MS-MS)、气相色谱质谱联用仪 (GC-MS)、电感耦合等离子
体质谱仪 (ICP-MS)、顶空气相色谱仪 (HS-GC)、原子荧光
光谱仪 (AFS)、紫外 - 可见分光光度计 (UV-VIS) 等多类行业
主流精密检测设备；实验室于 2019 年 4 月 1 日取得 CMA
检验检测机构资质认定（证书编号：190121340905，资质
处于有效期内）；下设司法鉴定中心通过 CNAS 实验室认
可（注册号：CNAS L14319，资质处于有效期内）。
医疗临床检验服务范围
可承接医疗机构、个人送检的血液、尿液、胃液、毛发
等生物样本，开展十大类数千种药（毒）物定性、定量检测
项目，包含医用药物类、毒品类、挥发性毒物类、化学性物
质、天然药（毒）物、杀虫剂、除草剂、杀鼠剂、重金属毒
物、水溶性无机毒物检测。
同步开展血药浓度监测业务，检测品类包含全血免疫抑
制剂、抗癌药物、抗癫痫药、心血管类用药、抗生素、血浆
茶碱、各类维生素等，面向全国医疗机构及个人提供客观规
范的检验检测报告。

#####

Give the listing again in full, and make every line match exactly.

MS-MS)、气相色谱质谱联用仪 (GC-MS)、电感耦合等离子
体质谱仪 (ICP-MS)、顶空气相色谱仪 (HS-GC)、原子荧光
光谱仪 (AFS)、紫外 - 可见分光光度计 (UV-VIS) 等多类行业
主流精密检测设备；实验室于 2019 年 4 月 1 日取得 CMA
检验检测机构资质认定（证书编号：190121340905，资质
处于有效期内）；下设司法鉴定中心通过 CNAS 实验室认
可（注册号：CNAS L14319，资质处于有效期内）。
医疗临床检验服务范围
可承接医疗机构、个人送检的血液、尿液、胃液、毛发
等生物样本，开展十大类数千种药（毒）物定性、定量检测
项目，包含医用药物类、毒品类、挥发性毒物类、化学性物
质、天然药（毒）物、杀虫剂、除草剂、杀鼠剂、重金属毒
物、水溶性无机毒物检测。
同步开展血药浓度监测业务，检测品类包含全血免疫抑
制剂、抗癌药物、抗癫痫药、心血管类用药、抗生素、血浆
茶碱、各类维生素等，面向全国医疗机构及个人提供客观规
范的检验检测报告。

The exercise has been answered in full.